-- Task inputs --
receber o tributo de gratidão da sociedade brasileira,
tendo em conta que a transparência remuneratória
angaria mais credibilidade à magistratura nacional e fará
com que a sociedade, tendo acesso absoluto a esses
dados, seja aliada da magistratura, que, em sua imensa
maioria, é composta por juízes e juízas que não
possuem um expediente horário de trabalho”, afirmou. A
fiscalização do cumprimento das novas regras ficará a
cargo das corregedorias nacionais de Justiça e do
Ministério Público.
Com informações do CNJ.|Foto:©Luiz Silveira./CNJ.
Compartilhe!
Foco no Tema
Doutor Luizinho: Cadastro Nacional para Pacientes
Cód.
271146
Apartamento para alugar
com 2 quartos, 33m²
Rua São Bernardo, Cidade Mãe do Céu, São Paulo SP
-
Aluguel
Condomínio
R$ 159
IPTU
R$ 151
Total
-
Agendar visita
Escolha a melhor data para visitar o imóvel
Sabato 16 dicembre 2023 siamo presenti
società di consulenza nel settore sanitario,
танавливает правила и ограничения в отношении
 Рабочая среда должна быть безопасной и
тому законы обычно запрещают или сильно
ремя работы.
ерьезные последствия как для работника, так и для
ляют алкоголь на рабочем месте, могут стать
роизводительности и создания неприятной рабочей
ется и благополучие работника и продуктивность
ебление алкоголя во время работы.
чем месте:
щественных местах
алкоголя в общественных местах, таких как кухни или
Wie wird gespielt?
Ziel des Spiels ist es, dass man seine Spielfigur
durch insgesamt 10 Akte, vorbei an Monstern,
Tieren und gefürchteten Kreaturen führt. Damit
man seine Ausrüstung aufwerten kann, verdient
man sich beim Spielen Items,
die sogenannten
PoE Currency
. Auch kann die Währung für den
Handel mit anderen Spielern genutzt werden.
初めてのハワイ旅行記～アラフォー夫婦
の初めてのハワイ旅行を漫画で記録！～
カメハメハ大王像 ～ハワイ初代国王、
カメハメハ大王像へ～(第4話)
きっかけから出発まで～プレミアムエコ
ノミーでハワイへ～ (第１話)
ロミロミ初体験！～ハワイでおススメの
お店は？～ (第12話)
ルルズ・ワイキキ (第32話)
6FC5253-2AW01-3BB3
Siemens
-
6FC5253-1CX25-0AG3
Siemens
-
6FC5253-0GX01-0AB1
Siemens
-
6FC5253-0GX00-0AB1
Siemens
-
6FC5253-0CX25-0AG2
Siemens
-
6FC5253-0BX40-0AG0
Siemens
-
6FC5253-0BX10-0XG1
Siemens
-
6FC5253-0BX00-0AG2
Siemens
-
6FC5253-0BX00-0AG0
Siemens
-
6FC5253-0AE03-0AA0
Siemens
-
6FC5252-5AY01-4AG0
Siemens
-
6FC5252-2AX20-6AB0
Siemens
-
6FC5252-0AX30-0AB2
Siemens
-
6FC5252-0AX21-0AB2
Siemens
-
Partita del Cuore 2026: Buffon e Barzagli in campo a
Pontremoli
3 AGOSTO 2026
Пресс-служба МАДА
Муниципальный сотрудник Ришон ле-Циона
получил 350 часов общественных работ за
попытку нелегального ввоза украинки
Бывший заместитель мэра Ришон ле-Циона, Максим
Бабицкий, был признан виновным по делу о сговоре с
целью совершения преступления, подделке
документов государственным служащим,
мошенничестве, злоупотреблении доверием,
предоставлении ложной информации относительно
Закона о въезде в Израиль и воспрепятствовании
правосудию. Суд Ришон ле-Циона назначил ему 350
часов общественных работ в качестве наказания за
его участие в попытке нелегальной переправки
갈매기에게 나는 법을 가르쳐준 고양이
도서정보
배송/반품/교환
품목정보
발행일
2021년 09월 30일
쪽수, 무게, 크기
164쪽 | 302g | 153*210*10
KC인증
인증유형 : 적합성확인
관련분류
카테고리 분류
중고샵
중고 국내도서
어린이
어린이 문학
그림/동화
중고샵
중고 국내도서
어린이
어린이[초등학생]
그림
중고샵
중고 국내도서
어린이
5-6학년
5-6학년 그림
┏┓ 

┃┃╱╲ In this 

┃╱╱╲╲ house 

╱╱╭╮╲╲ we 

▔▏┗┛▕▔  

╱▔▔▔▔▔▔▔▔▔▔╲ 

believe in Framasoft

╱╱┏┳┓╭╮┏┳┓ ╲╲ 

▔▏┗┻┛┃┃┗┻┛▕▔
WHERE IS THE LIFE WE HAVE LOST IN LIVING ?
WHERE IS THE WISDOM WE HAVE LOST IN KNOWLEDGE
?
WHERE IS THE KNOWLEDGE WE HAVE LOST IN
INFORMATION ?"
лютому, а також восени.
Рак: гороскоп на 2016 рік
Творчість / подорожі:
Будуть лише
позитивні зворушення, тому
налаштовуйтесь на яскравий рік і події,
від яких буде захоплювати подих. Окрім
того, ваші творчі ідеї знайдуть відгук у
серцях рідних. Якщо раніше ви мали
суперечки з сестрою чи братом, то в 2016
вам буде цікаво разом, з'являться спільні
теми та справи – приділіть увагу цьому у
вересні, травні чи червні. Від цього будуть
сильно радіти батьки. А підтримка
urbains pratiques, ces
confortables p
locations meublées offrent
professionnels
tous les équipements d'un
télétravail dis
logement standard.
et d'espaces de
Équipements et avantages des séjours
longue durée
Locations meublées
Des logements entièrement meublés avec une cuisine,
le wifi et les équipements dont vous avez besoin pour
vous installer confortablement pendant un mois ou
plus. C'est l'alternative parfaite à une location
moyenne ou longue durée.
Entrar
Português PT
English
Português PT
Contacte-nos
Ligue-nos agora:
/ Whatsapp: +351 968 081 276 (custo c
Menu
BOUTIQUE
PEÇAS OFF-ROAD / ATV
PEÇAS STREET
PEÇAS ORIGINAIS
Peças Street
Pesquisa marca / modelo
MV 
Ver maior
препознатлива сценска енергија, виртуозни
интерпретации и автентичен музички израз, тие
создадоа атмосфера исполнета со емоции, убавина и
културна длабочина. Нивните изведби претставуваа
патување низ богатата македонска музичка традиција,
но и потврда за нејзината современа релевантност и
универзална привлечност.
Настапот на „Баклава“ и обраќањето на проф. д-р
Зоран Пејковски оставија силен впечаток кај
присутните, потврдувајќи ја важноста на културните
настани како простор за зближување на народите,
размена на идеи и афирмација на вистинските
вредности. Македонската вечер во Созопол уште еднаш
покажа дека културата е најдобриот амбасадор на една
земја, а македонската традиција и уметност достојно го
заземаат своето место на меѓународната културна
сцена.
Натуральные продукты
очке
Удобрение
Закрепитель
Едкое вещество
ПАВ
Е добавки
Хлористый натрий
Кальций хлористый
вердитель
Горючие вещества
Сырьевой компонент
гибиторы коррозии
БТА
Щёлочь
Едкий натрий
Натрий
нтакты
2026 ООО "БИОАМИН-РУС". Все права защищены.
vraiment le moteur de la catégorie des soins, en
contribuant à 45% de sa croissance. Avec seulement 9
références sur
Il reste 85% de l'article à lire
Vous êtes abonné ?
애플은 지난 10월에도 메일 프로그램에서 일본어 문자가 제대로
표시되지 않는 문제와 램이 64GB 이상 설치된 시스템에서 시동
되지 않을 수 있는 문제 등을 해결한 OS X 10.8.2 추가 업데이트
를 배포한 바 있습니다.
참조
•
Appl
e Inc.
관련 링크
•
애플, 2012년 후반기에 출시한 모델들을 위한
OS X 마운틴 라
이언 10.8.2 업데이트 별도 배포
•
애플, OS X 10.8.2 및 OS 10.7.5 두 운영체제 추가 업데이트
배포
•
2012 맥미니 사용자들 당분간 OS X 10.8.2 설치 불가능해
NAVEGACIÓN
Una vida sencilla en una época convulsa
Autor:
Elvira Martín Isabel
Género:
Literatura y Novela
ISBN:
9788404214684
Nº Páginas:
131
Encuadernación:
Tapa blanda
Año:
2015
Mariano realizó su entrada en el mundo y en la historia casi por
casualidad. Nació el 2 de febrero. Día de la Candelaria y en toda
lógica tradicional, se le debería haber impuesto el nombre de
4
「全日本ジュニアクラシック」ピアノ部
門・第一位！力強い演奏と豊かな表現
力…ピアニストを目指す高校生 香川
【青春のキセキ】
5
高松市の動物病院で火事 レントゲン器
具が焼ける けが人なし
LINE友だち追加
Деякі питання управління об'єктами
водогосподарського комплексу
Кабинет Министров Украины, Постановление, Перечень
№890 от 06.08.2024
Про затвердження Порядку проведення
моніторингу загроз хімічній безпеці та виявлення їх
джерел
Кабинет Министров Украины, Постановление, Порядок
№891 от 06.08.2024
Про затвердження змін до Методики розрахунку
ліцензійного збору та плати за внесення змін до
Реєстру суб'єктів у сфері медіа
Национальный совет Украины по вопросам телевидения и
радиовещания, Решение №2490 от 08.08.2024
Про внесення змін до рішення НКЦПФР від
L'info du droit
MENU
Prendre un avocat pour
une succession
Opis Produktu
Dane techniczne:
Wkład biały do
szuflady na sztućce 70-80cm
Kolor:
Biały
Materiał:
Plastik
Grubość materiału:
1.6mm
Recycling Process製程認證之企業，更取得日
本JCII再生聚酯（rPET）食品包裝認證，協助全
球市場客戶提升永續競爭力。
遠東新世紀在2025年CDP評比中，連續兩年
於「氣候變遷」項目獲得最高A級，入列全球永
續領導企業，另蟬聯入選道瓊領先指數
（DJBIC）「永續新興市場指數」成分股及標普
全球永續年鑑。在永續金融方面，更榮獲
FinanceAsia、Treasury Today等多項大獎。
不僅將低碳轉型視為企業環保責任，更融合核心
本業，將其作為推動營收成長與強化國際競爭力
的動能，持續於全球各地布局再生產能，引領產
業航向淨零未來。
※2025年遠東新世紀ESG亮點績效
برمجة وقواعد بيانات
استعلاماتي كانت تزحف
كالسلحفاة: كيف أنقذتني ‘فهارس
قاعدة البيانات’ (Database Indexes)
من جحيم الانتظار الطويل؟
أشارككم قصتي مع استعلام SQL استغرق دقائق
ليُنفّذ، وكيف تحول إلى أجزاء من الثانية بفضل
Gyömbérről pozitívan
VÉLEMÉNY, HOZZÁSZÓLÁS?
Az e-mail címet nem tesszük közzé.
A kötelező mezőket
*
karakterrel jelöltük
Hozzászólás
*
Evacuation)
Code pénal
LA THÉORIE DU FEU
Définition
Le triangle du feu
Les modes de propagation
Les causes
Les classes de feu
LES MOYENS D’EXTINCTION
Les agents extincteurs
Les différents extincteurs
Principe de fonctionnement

-- The task --
Working from the listing above, pick out every line that has "seine" and copy it.

-- Response to the exercise --
Ziel des Spiels ist es, dass man seine Spielfigur
man seine Ausrüstung aufwerten kann, verdient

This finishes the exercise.